Tuesday

Mar. 17, 2009

Adam's Curse

by William Butler Yeats

We sat together at one summer's end,
That beautiful mild woman, your close friend,
And you and I, and talked of poetry.
I said, 'A line will take us hours maybe;
Yet if it does not seem a moment's thought,

Our stitching and unstitching has been naught.
Better go down upon your marrow-bones
And scrub a kitchen pavement, or break stones
Like an old pauper, in all kinds of weather;
For to articulate sweet sounds together
Is to work harder than all these, and yet
Be thought an idler by the noisy set
Of bankers, schoolmasters, and clergymen
The martyrs call the world.'

                    And thereupon
That beautiful mild woman for whose sake
There's many a one shall find out all heartache
On finding that her voice is sweet and low
Replied, 'To be born woman is to know—
Although they do not talk of it at school—
That we must labour to be beautiful.'

I said, 'It's certain there is no fine thing
Since Adam's fall but needs much labouring.
There have been lovers who thought love should be
So much compounded of high courtesy
That they would sigh and quote with learned looks
Precedents out of beautiful old books;
Yet now it seems an idle trade enough.'

We sat grown quiet at the name of love;
We saw the last embers of daylight die,
And in the trembling blue-green of the sky
A moon, worn as if it had been a shell
Washed by time's waters as they rose and fell
About the stars and broke in days and years.

I had a thought for no one's but your ears:
That you were beautiful, and that I strove
To love you in the old high way of love;
That it had all seemed happy, and yet we'd grown
As weary-hearted as that hollow moon.

"Adam's Curse" by William Butler Yeats.
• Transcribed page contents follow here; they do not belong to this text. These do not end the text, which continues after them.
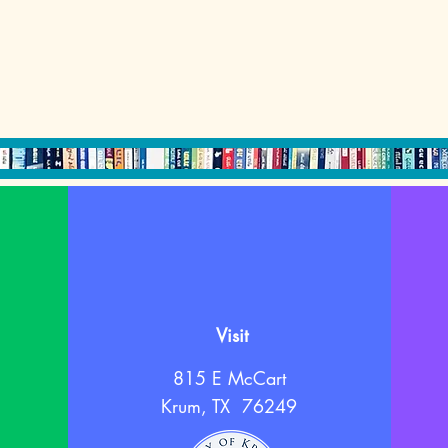
Visit
815 E McCart
Krum, TX 76249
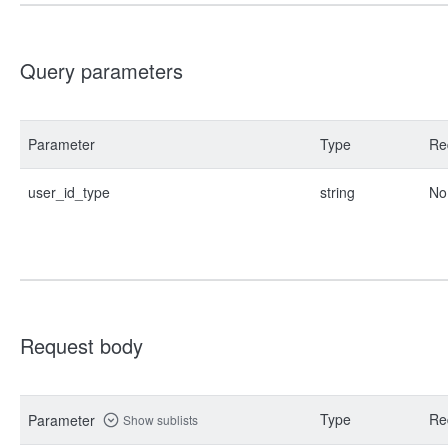
Query parameters
Parameter
Type
Re
user_id_type
string
No
Request body
Type
Re
Parameter
Show sublists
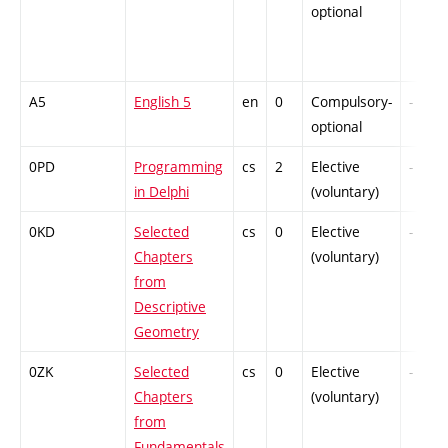
optional
A5
English 5
en
0
Compulsory-
-
optional
0PD
Programming
cs
2
Elective
-
in Delphi
(voluntary)
0KD
Selected
cs
0
Elective
-
Chapters
(voluntary)
from
Descriptive
Geometry
0ZK
Selected
cs
0
Elective
-
Chapters
(voluntary)
from
Fundamentals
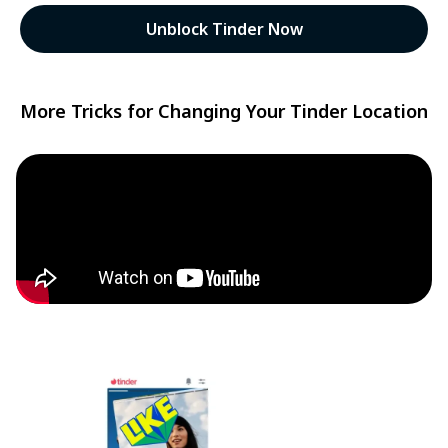
Unblock Tinder Now
More Tricks for Changing Your Tinder Location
Public domain. (buy now)

It's St. Patrick's Day, the annual feast day celebrating a patron saint of Ireland. In New York City, which hosts the largest parade in the world, 2 million people will line the streets as 150,000 marchers parade up Fifth Avenue. The march will be led by the U.S. 69th Infantry Regiment, as it always has been, and the marchers will include firefighters, police officers, emigrant societies, New York politicians, high school bands, and community service organizations. The first St. Patrick's Day parade in New York was on March 17, 1762. Boston has been celebrating St. Patrick's Day since 1737. And since 1961, Chicago has been dyeing its river green for the holiday.

The city of Dublin is a relative newcomer to the huge parade festivities, but the celebration there has been taking off in recent years. Dublin's first St. Patrick's Day Festival was in 1996, and the next year it lasted three days, then four days. Now it's a weeklong event that includes a symposium with lectures on Ireland's economic success, issues of Irish identity, and the future of the Irish state. About 500,000 people turn out to witness the Dublin parade.
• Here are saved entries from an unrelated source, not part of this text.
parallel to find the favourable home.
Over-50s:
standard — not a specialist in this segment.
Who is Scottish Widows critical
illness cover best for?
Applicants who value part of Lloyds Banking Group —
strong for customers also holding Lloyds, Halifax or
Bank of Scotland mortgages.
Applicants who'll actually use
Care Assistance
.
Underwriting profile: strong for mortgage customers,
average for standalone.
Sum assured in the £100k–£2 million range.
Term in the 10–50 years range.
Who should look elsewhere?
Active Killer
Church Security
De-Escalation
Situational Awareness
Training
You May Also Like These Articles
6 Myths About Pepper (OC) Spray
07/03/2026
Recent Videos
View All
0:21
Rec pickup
It's the birthday of novelist and children's author Penelope Lively, (books by this author) born in Cairo (1933). She's the author of many books, including The Road to Lichfield (1977), Treasures of Time (1979) and According to Mark (1984). Her novel Moon Tiger (1987) won the Booker Prize.

It's the birthday of Frank B. Gilbreth, born in Plainfield, New Jersey (1911). He's best known for Cheaper by the Dozen (1949), a book about his family that he co-wrote with his sister.